Over the years, Indian ads have never failed to amuse us with their cringy as well as controversial content. Advertisements have become a way of life for an average Indian. Crony-capitalists have hired eminent stars and superstars to launch their products and left no stones unturned to popularize their products using community and entertainment as propaganda.
Advertisement directors have utilized their artistic and aesthetic talents at their best to invoke the sentiments of the masses. However, with the advent of 2019, under the government of Narendra Modi, it has become evident that there has been a huge prohibition on the expression of art and creativity.
A popular Bollywood actress has openly and blatantly accused the advertisement makers as “creative terrorists” and state machinery, along with social media goons, is trying every possible way to either undermine or completely eradicate creative freedom, freedom of thoughts and expressions through art. This time, the brand that has become their target is much-loved and much-revered jewellery brand among the bourgeois class of India, Tanishq.
It has been observed that for the past few days, the top trending hashtag on Twitter is #BoycottTanishq and various social media platforms are leaving no chance to shame the company and a “controversial ad” that was recently aired. The fault of the ad maker was that they tried to show a Utopian picture of a new India where communal harmony is the way to be. The ad showed a South Indian Hindu bride escorted lovingly by her “Muslim” mother-in-law towards her baby shower ceremony.
It seems as if the country has forgotten its secular roots. The fact that a Hindu daughter-in-law is getting love and care from her Muslim mother-in-law could not be digested by the average Indians who revel in hate-filled communal cringe forwarded via Whatsapp and Facebook university. The Hindutva-wadis have appointed a troll army to polarize the masses by fabricating the whole ad as “promoting love jihad”. Celebrities who use opportunism to make a political career also jumped the wagon and joined the army to criticize the ad back and forth.
Tanishq was finally compelled to take down the ad from all media platforms. The newly-formed internet “Khap” influenced the netizens so much that they could not digest the idea that “inter faith marriages” are and have been a reality in India since ages. Some netizens are asking bizarre questions, such as, “Why is it only a Hindu woman who marries a Muslim man and why not vice- versa?
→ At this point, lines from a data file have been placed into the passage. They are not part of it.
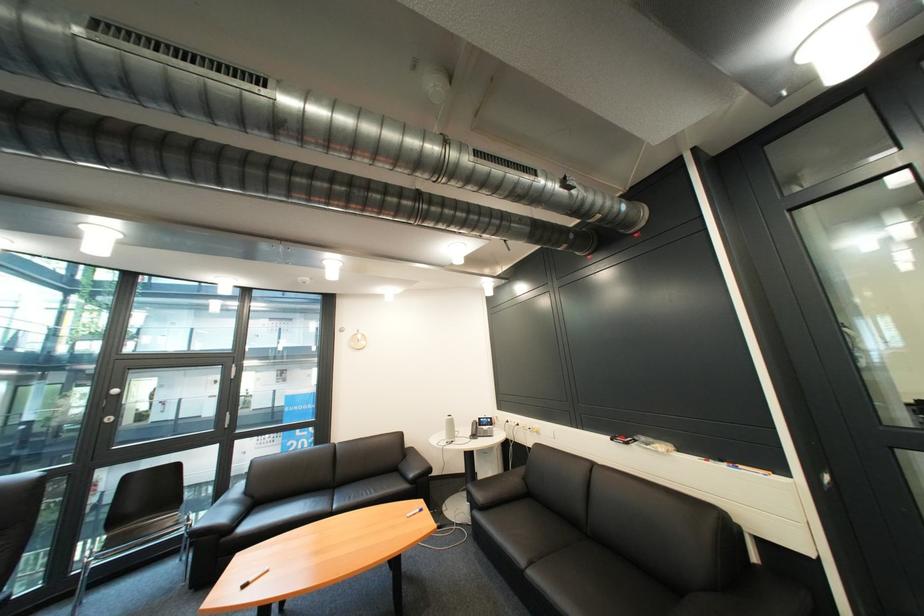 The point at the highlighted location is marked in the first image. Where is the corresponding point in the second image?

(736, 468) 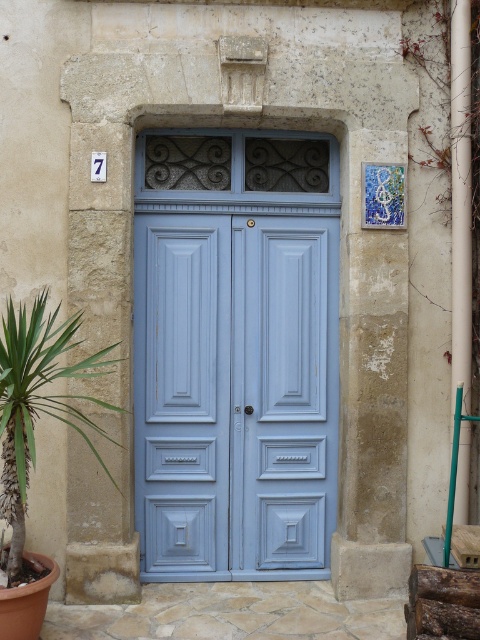 Consider the image. You are standing in front of the entrance and want to touch both the light blue wood door at center and the green leafy plant at lower left. Which object will you reach first?

You will reach the light blue wood door at center first because it is closer to you than the green leafy plant at lower left, which is further away.

You are standing in front of the entrance and need to locate the green leafy plant at lower left. Based on the scene, where should you look relative to the light blue wood door at center?

The green leafy plant at lower left is to the left of the light blue wood door at center.

You are a delivery person standing at the entrance of the building. You need to place a package on the ground near the light blue wood door at center. However, there is a green leafy plant at lower left nearby. Can you place the package between the two objects without it touching either?

The light blue wood door at center is 36.02 inches away from the green leafy plant at lower left. Since the package requires some space, there is enough room to place it between them without touching either object. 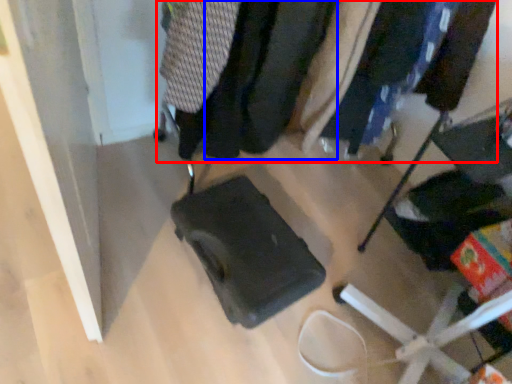 Question: Which object appears closest to the camera in this image, closet (highlighted by a red box) or clothing (highlighted by a blue box)?

Choices:
 (A) closet
 (B) clothing

Answer: (A) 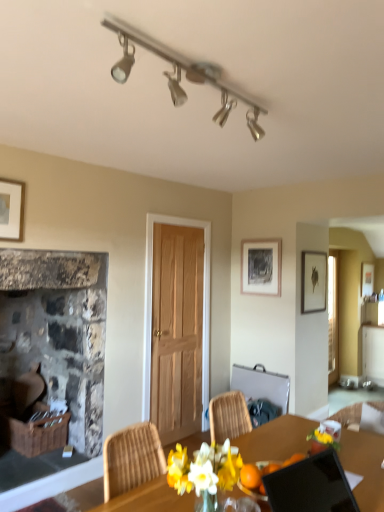 Question: Is metallic silver chair at center far from matte black picture frame at upper right, the second picture frame when ordered from left to right?

Choices:
 (A) yes
 (B) no

Answer: (B)

Question: Is metallic silver chair at center aimed at matte black picture frame at upper right, acting as the 1th picture frame starting from the right?

Choices:
 (A) yes
 (B) no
This means Hindus are tolerant while Muslims are not, therefore, Hindu khatre mein hain!.”
Some ‘analytical’ Netizens are also claiming that India follows “selective liberalism”, where it is always the Hindus who leave their religion and marry in different communities, and that Hindus have deliberately become heterogeneous, and that the Hindu identity is no longer thriving, only surviving.
The beautiful ad that showed love and care towards daughters, which is quite rare in India, suddenly became a question of “Hindu identity”. However, netizens must check their facts around incidents of bride burning, female foeticide, infanticide and femicide in both the communities before making a blank statement on social media that spews venom in an already economically and socially struggling society.
Nevertheless, liberals and seculars have shown distress in the taking down of the ad and claimed that India is no longer a “secular democracy”; it’s slowly turning into a “religious autocracy” where freedom of speech would gradually become a distant dream.
Why We Should #BuyFromTANISHQ?
It would be surprising to know that the respective jewellery brand dares to show sensitivity, sensibility, communal harmony and egalitarianism in the times of Covid-19 and the rise of the fascist state politics, where murder and rape in the name of religion and caste have become a “new normal”.
According to the company spokesperson, “The idea behind the Ekatvam campaign is to celebrate the coming together of people from different walks of life, local communities and families during these challenging times and celebrate the beauty of oneness. This film has stimulated divergent and severe reactions, contrary to its very objective. We are deeply saddened with the inadvertent stirring of emotions and withdraw this film keeping in mind the hurt sentiments and well-being of our employees, partners and store staff.”
Perhaps this particular ad can be viewed as the only commercial and mainstream ad that has shown that WhatsApp and Facebook university ‘study materials’ are of no worth in front of love and oneness among people from two different faith. We should appreciate Tanishq’s efforts in making India one again, (and not divided) through their products.
As liberal, thinking Indians, we should come up with every possible way to revive the already falsely stained reputation of Tanishq and help the company revive and gain the confidence not only to fight back the communal attack and cancel culture of social media but also fight for the nation and people through powerful, thought-provoking advertisements and campaigns.